The truth of this parable is well illustrated in the growth of the early church: “I planted the seed, Apollos watered it, but God made it grow” (1 Corinthians 3:6). Just like a farmer cannot force a crop to grow, an evangelist cannot force spiritual life or growth on others.

2oth Century Dutch Theologian —  —Herman Ridderbos, The Coming of the Kingdom

[The] absolutely theocentric character of the kingdom of God in Jesus’ preaching…implies that its coming consists entirely in God’s own action and is perfectly dependent on his activity. The kingdom of God is not a state or condition, not a society created and promoted by men (the doctrine of the ‘social gospel’). It will not come through an immanent earthly evolution, nor through moral action; it is not men who prepare it for God. All such thoughts mean a hopelessly superficial interpretation of the tremendous thought of the fullness and finality of God’s coming as king to redeem and to judge.

Now, this does not mean that we as God’s Kingdom people work contrary to  God’s Kingdom expansion. We do labor has God’s workman in God’s Kingdom but we do so realizing that God Kingdom expands because of God’s initiative, action and activity.  When the Kingdom grain has ripened it will be God who gets all the glory.

The point of the Parable of the Growing Seed: “The way God establishes His Word authority in the heart of His people is mysterious and is accomplished by Divine appointment apart from human agency.”  Ours is to be faithful in what God has called to in His Kingdom remaining confident that God’s already present Kingdom will come.

Actually, this ought to encourage us. It sometimes seems that the redemptive rule and reign of God is so diminished. It seems as if there is so much working against God’s rule and reign. Yet this parable reminds us that God will reap a harvest of His Kingdom expansion and He will do so simply because that is His intent.
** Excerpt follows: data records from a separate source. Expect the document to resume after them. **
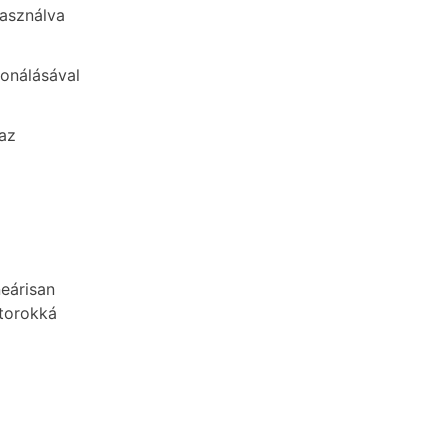
használva
ponálásával
 az
eárisan
torokká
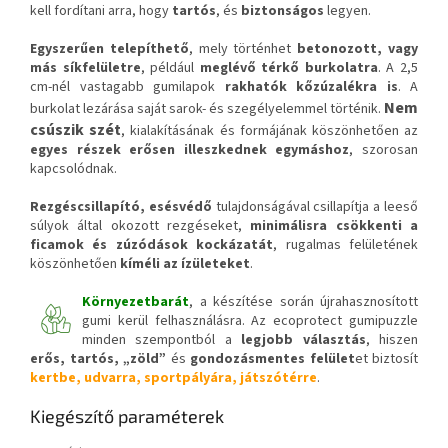
kell fordítani arra, hogy
tartós
, és
biztonságos
legyen.
Egyszerűen telepíthető
, mely történhet
betonozott, vagy
más síkfelületre
, például
meglévő térkő burkolatra
. A 2,5
cm-nél vastagabb gumilapok
rakhatók kőzúzalékra is
. A
Nem
burkolat lezárása saját sarok- és szegélyelemmel történik.
csúszik szét
, kialakításának és formájának köszönhetően az
egyes részek erősen illeszkednek egymáshoz
, szorosan
kapcsolódnak.
Rezgéscsillapító, esésvédő
tulajdonságával csillapítja a leeső
súlyok által okozott rezgéseket,
minimálisra csökkenti a
ficamok és zúzódások kockázatát
, rugalmas felületének
köszönhetően
kíméli az ízületeket
.
Környezetbarát
, a készítése során újrahasznosított
gumi kerül felhasználásra. Az ecoprotect gumipuzzle
minden szempontból a
legjobb választás
, hiszen
erős, tartós, „zöld”
és
gondozásmentes felület
et biztosít
kertbe, udvarra, sportpályára, játszótérre
.
Kiegészítő paraméterek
Nothing can stand in His way. The Kings of the earth may conspire against Him but God will have His Kingdom Harvest. No weapon formed against Him can overcome Him and His intent. No conspiracy can overcome His divine conspiracy to redeem the Cosmos. The inevitable growth of God’s Kingdom is as certain and as natural as a seed giving up its fruit once planted.

So … we should not despair, be discouraged, or despondent. God is growing His victory garden and we are part of that Kingdom garden and He has made us farmer citizens in His Kingdom.

II,) In the Parable of the Mustard Seed the Emphasis is on the inevitable vast expanse of the Kingdom

This likely has a couple OT referent points.

In Ezekiel 17:22-24, God plants a tiny cedar twig on a high mountain of Israel and that twig becomes a large and fruitful tree under whose branches every kind of bird will find shelter.1  The birds there symbolize the nations that flock to Israel’s God on the glorious day of the Lord. This word-picture in both Ezekiel and Mark envisions the day when God’s sovereign and life-giving power will embrace the whole world–good news indeed!

In Daniel 4:21 the metaphor found here of “birds of the air may nest under its shade” is used to describe how the nations will find shade under a metaphorical Tree which stands for Nebuchadnezzar.  In both Daniel and here thre is more than a hint of  world wide dominion.  “The birds of the air may nest under its shade,” likely is pointing here to the fact that the Nations will come under the dominion of god’s Kingdom.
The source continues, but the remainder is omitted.